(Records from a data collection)
------------------------------------

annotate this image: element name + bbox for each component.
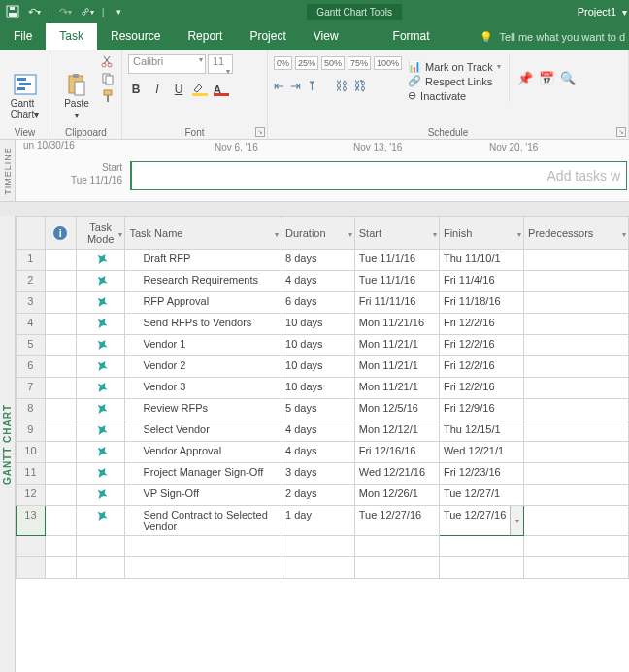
table-row[interactable]: 7Vendor 310 daysMon 11/21/1Fri 12/2/16 [17,378,629,399]
row-number[interactable]: 3 [17,292,46,314]
save-icon[interactable] [6,5,19,18]
cell-start[interactable]: Wed 12/21/16 [354,463,439,485]
table-row[interactable]: 11Project Manager Sign-Off3 daysWed 12/2… [17,463,629,485]
mark-on-track-button[interactable]: 📊Mark on Track▾ [408,60,501,73]
col-finish[interactable]: Finish▾ [439,217,523,250]
cell-finish[interactable]: Fri 11/18/16 [439,292,523,314]
col-predecessors[interactable]: Predecessors▾ [524,217,629,250]
cell-name[interactable]: Send Contract to Selected Vendor [125,506,281,536]
table-row-empty[interactable] [17,557,629,579]
link-tasks-icon[interactable]: ⛓ [335,79,348,93]
tab-view[interactable]: View [300,23,352,50]
cell-name[interactable]: Research Requirements [125,271,281,292]
row-number[interactable]: 4 [17,314,46,335]
cell-predecessors[interactable] [524,356,629,378]
schedule-dialog-launcher[interactable]: ↘ [616,127,626,137]
cell-info[interactable] [45,420,76,442]
cell-info[interactable] [45,250,76,271]
undo-icon[interactable]: ↶▾ [27,5,41,18]
cell-name[interactable]: Vendor Approval [125,442,281,463]
cell-name[interactable]: Draft RFP [125,250,281,271]
cell-duration[interactable]: 4 days [281,420,355,442]
col-task-mode[interactable]: Task Mode▾ [76,217,124,250]
cell-start[interactable]: Mon 12/12/1 [354,420,439,442]
cell-mode[interactable] [76,335,124,356]
cell-duration[interactable]: 3 days [281,463,355,485]
tab-project[interactable]: Project [236,23,299,50]
chevron-down-icon[interactable]: ▾ [622,230,626,239]
cell-finish[interactable]: Tue 12/27/1 [439,485,523,506]
inactivate-button[interactable]: ⊖Inactivate [408,89,501,102]
table-row[interactable]: 4Send RFPs to Vendors10 daysMon 11/21/16… [17,314,629,335]
cell-finish[interactable]: Fri 12/2/16 [439,314,523,335]
cell-start[interactable]: Fri 12/16/16 [354,442,439,463]
pct-100[interactable]: 100% [374,56,402,70]
cell-info[interactable] [45,463,76,485]
cell-predecessors[interactable] [524,314,629,335]
cell-mode[interactable] [76,463,124,485]
table-row[interactable]: 2Research Requirements4 daysTue 11/1/16F… [17,271,629,292]
pct-25[interactable]: 25% [295,56,318,70]
col-start[interactable]: Start▾ [354,217,439,250]
cell-finish[interactable]: Fri 12/2/16 [439,356,523,378]
row-number[interactable]: 8 [17,399,46,420]
inspect-icon[interactable]: 🔍 [560,71,576,85]
qat-customize-icon[interactable]: ▾ [113,5,126,18]
cell-info[interactable] [45,271,76,292]
row-number[interactable]: 11 [17,463,46,485]
cell-info[interactable] [45,442,76,463]
cell-name[interactable]: Review RFPs [125,399,281,420]
cell-predecessors[interactable] [524,463,629,485]
cell-name[interactable]: RFP Approval [125,292,281,314]
cell-duration[interactable]: 10 days [281,356,355,378]
row-number[interactable]: 9 [17,420,46,442]
cell-start[interactable]: Fri 11/11/16 [354,292,439,314]
cell-predecessors[interactable] [524,506,629,536]
tab-report[interactable]: Report [174,23,236,50]
paste-button[interactable]: Paste ▾ [56,54,97,137]
link-icon[interactable]: ▾ [81,5,94,18]
outdent-icon[interactable]: ⇤ [274,79,284,93]
cell-info[interactable] [45,335,76,356]
font-color-button[interactable]: A [214,83,229,96]
cell-duration[interactable]: 10 days [281,335,355,356]
cell-mode[interactable] [76,250,124,271]
row-number[interactable]: 13 [17,506,46,536]
row-number[interactable]: 7 [17,378,46,399]
cell-duration[interactable]: 10 days [281,314,355,335]
table-row-empty[interactable] [17,536,629,557]
cell-predecessors[interactable] [524,420,629,442]
table-row[interactable]: 10Vendor Approval4 daysFri 12/16/16Wed 1… [17,442,629,463]
cell-name[interactable]: Send RFPs to Vendors [125,314,281,335]
fill-color-button[interactable] [192,83,208,96]
cell-predecessors[interactable] [524,485,629,506]
cell-predecessors[interactable] [524,399,629,420]
cell-predecessors[interactable] [524,271,629,292]
col-rownum[interactable] [17,217,46,250]
table-row[interactable]: 3RFP Approval6 daysFri 11/11/16Fri 11/18… [17,292,629,314]
copy-icon[interactable] [101,72,115,85]
cell-info[interactable] [45,399,76,420]
cell-duration[interactable]: 6 days [281,292,355,314]
cell-duration[interactable]: 2 days [281,485,355,506]
table-row[interactable]: 1Draft RFP8 daysTue 11/1/16Thu 11/10/1 [17,250,629,271]
cell-finish[interactable]: Tue 12/27/16▾ [439,506,523,536]
row-number[interactable]: 2 [17,271,46,292]
cell-start[interactable]: Mon 12/26/1 [354,485,439,506]
font-name-select[interactable]: Calibri▾ [128,54,206,74]
cell-name[interactable]: Project Manager Sign-Off [125,463,281,485]
cell-duration[interactable]: 10 days [281,378,355,399]
dropdown-icon[interactable]: ▾ [620,7,629,17]
task-grid[interactable]: i Task Mode▾ Task Name▾ Duration▾ Start▾… [16,216,629,672]
cell-name[interactable]: Vendor 1 [125,335,281,356]
pct-50[interactable]: 50% [321,56,345,70]
gantt-chart-button[interactable]: GanttChart▾ [6,54,44,137]
cell-mode[interactable] [76,292,124,314]
cell-info[interactable] [45,378,76,399]
cell-info[interactable] [45,485,76,506]
chevron-down-icon[interactable]: ▾ [517,230,521,239]
cell-finish[interactable]: Fri 11/4/16 [439,271,523,292]
indent-icon[interactable]: ⇥ [290,79,301,93]
chevron-down-icon[interactable]: ▾ [275,230,279,239]
cell-finish[interactable]: Thu 11/10/1 [439,250,523,271]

------------------------------------

# Task requirements:
List the lines of the records where "color" occurs.

# Exercise solution:
font-color-button[interactable]: A [214,83,229,96]
fill-color-button[interactable] [192,83,208,96]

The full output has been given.